■ YOUR OBJECTIVE
Exclude the pictures, then restate every entry below exactly.

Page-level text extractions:
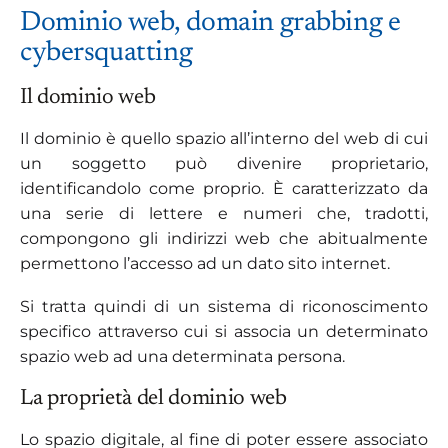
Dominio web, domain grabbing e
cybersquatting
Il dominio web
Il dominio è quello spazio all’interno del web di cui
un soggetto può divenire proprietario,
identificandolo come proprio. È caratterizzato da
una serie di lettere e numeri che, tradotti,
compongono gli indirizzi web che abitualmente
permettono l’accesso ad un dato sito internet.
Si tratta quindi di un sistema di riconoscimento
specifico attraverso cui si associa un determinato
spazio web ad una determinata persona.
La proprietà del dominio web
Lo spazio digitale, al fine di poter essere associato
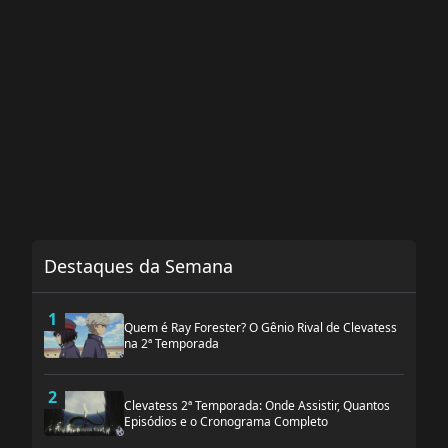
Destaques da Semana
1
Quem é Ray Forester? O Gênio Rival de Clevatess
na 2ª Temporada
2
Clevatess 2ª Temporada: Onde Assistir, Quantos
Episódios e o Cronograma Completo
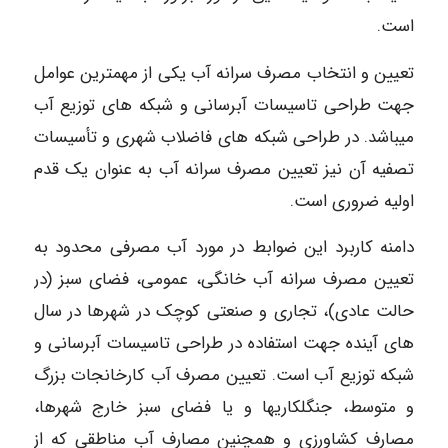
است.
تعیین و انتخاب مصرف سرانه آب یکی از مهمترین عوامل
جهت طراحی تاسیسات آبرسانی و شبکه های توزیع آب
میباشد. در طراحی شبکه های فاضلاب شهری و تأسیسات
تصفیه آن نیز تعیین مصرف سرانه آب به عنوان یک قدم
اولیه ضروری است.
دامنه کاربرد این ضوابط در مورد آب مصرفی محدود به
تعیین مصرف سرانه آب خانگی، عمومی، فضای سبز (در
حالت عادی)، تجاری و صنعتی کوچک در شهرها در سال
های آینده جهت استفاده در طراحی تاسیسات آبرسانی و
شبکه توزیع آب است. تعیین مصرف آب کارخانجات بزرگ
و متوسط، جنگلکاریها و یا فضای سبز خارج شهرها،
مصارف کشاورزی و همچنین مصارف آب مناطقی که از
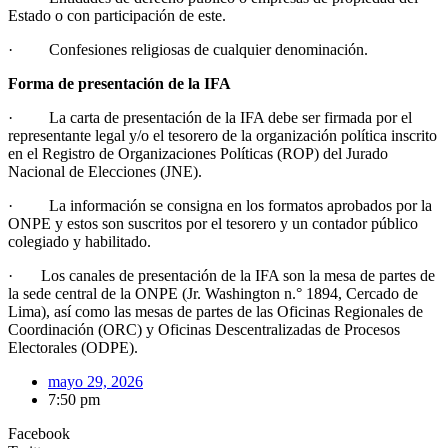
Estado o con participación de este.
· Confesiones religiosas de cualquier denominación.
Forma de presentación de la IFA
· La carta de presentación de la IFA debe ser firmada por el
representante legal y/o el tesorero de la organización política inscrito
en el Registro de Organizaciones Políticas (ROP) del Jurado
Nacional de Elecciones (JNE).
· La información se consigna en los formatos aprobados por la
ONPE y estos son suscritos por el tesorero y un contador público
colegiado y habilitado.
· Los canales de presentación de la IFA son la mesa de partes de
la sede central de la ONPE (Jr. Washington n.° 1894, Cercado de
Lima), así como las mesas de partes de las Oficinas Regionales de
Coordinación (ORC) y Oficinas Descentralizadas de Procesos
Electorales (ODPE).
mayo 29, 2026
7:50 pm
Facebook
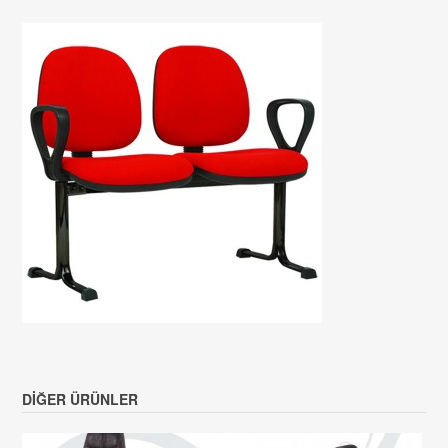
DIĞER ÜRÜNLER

■ PROBLEM SOLUTION
Dominio web, domain grabbing e
cybersquatting
Il dominio web
Il dominio è quello spazio all’interno del web di cui
un soggetto può divenire proprietario,
identificandolo come proprio. È caratterizzato da
una serie di lettere e numeri che, tradotti,
compongono gli indirizzi web che abitualmente
permettono l’accesso ad un dato sito internet.
Si tratta quindi di un sistema di riconoscimento
specifico attraverso cui si associa un determinato
spazio web ad una determinata persona.
La proprietà del dominio web
Lo spazio digitale, al fine di poter essere associato
Destaques da Semana
1
Quem é Ray Forester? O Gênio Rival de Clevatess
na 2ª Temporada
2
Clevatess 2ª Temporada: Onde Assistir, Quantos
Episódios e o Cronograma Completo
است.
تعیین و انتخاب مصرف سرانه آب یکی از مهمترین عوامل
جهت طراحی تاسیسات آبرسانی و شبکه های توزیع آب
میباشد. در طراحی شبکه های فاضلاب شهری و تأسیسات
تصفیه آن نیز تعیین مصرف سرانه آب به عنوان یک قدم
اولیه ضروری است.
دامنه کاربرد این ضوابط در مورد آب مصرفی محدود به
تعیین مصرف سرانه آب خانگی، عمومی، فضای سبز (در
حالت عادی)، تجاری و صنعتی کوچک در شهرها در سال
های آینده جهت استفاده در طراحی تاسیسات آبرسانی و
شبکه توزیع آب است. تعیین مصرف آب کارخانجات بزرگ
و متوسط، جنگلکاریها و یا فضای سبز خارج شهرها،
مصارف کشاورزی و همچنین مصارف آب مناطقی که از
Estado o con participación de este.
· Confesiones religiosas de cualquier denominación.
Forma de presentación de la IFA
· La carta de presentación de la IFA debe ser firmada por el
representante legal y/o el tesorero de la organización política inscrito
en el Registro de Organizaciones Políticas (ROP) del Jurado
Nacional de Elecciones (JNE).
· La información se consigna en los formatos aprobados por la
ONPE y estos son suscritos por el tesorero y un contador público
colegiado y habilitado.
· Los canales de presentación de la IFA son la mesa de partes de
la sede central de la ONPE (Jr. Washington n.° 1894, Cercado de
Lima), así como las mesas de partes de las Oficinas Regionales de
Coordinación (ORC) y Oficinas Descentralizadas de Procesos
Electorales (ODPE).
mayo 29, 2026
7:50 pm
Facebook
DIĞER ÜRÜNLER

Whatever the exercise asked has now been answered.